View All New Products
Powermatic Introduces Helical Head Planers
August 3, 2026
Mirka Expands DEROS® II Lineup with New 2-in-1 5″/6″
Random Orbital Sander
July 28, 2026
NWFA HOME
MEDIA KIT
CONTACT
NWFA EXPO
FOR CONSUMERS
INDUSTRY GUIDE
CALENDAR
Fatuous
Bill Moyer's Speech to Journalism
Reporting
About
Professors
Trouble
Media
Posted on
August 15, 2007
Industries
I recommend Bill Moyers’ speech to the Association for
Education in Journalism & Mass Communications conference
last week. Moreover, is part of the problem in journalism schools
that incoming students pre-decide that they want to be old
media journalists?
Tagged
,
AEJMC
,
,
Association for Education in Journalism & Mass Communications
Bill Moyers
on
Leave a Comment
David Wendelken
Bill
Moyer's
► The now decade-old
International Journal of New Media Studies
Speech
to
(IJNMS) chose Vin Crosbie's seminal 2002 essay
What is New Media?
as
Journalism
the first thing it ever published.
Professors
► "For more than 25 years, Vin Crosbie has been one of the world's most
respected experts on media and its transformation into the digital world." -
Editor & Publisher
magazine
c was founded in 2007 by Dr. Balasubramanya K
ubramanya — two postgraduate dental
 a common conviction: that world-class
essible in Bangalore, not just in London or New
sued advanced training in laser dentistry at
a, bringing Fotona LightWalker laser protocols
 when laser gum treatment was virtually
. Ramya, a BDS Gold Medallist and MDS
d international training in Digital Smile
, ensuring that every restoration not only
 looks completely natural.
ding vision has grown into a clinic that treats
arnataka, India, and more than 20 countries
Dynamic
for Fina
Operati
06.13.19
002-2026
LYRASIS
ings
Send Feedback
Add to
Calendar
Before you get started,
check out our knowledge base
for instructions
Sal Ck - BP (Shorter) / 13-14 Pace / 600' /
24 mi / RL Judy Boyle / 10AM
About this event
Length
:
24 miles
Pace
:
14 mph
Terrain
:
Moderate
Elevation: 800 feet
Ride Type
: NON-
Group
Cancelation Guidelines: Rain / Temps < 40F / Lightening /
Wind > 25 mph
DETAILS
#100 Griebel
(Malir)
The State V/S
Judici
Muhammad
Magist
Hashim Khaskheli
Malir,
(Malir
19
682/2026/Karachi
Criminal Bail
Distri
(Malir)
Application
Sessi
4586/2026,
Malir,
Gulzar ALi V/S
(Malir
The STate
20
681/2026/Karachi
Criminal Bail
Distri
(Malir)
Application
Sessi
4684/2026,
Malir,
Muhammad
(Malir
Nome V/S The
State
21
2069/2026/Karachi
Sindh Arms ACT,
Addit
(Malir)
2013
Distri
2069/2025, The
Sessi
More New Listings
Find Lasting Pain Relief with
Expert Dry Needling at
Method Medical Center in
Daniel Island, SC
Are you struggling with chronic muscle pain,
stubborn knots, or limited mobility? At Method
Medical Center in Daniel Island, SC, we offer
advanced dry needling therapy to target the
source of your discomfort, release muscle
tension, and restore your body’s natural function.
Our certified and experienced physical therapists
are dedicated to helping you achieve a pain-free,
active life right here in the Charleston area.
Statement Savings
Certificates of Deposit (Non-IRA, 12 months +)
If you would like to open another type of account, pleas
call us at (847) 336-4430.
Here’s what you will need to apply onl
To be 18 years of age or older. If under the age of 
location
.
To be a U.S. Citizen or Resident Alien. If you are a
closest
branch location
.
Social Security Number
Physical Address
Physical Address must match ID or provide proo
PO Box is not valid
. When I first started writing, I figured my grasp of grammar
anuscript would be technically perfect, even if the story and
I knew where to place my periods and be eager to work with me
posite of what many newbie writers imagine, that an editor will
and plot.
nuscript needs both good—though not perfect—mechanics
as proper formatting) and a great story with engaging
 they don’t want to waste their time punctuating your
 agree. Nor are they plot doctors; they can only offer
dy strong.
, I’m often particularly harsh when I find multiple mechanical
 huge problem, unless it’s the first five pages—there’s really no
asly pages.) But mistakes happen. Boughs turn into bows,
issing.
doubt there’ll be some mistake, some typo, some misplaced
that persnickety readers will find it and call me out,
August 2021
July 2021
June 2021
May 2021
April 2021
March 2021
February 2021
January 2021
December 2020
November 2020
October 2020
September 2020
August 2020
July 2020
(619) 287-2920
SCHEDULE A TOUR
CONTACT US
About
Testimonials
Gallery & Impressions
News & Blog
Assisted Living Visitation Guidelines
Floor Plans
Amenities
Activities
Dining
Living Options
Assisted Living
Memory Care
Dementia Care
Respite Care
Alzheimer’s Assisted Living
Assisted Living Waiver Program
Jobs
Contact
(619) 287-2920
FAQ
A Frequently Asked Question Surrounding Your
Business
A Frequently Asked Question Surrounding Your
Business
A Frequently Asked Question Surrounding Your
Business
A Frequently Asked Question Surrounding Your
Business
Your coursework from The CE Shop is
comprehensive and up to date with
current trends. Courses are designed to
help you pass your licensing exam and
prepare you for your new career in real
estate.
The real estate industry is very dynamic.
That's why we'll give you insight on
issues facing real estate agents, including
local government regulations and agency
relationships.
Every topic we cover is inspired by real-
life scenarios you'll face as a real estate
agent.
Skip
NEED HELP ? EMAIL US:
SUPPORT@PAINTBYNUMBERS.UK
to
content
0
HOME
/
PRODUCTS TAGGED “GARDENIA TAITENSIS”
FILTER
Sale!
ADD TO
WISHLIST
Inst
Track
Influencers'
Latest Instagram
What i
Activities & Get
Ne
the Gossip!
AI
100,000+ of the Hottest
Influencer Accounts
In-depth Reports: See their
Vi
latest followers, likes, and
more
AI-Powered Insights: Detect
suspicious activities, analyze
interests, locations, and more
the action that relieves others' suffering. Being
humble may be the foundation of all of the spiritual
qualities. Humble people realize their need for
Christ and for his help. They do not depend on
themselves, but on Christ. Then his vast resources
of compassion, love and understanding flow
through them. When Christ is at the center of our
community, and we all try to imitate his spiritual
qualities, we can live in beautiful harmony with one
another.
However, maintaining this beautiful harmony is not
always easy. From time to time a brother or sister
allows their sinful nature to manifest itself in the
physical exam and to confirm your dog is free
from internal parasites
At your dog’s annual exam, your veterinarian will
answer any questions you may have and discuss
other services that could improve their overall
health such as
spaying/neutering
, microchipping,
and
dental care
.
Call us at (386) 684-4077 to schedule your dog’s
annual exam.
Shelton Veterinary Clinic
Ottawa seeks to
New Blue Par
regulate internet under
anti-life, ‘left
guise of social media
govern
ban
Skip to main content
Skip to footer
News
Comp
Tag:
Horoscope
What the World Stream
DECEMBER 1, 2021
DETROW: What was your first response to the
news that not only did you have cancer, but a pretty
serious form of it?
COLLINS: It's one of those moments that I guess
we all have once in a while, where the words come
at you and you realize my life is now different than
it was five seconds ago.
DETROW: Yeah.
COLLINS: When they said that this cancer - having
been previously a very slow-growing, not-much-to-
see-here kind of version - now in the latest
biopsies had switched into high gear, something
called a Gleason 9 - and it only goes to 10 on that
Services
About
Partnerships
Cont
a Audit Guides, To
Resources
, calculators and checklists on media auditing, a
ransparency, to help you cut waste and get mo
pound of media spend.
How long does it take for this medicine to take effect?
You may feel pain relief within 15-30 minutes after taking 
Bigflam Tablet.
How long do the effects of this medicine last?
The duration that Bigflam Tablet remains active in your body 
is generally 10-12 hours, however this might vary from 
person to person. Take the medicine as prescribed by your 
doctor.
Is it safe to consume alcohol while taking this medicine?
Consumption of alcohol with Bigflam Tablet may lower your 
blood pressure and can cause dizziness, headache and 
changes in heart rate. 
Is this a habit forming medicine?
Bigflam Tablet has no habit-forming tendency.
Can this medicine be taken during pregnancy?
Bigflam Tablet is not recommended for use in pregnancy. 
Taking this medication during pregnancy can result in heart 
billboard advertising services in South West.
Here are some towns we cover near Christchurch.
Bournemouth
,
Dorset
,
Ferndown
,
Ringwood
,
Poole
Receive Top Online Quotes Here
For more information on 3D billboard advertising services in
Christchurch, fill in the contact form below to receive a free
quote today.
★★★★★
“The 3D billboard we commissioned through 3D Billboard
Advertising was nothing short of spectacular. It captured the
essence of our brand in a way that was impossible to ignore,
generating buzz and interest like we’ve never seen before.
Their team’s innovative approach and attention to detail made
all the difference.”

───

The task
Find each line of the data above that holds the word "another", then copy it.

Exercise result
If you would like to open another type of account, pleas
another.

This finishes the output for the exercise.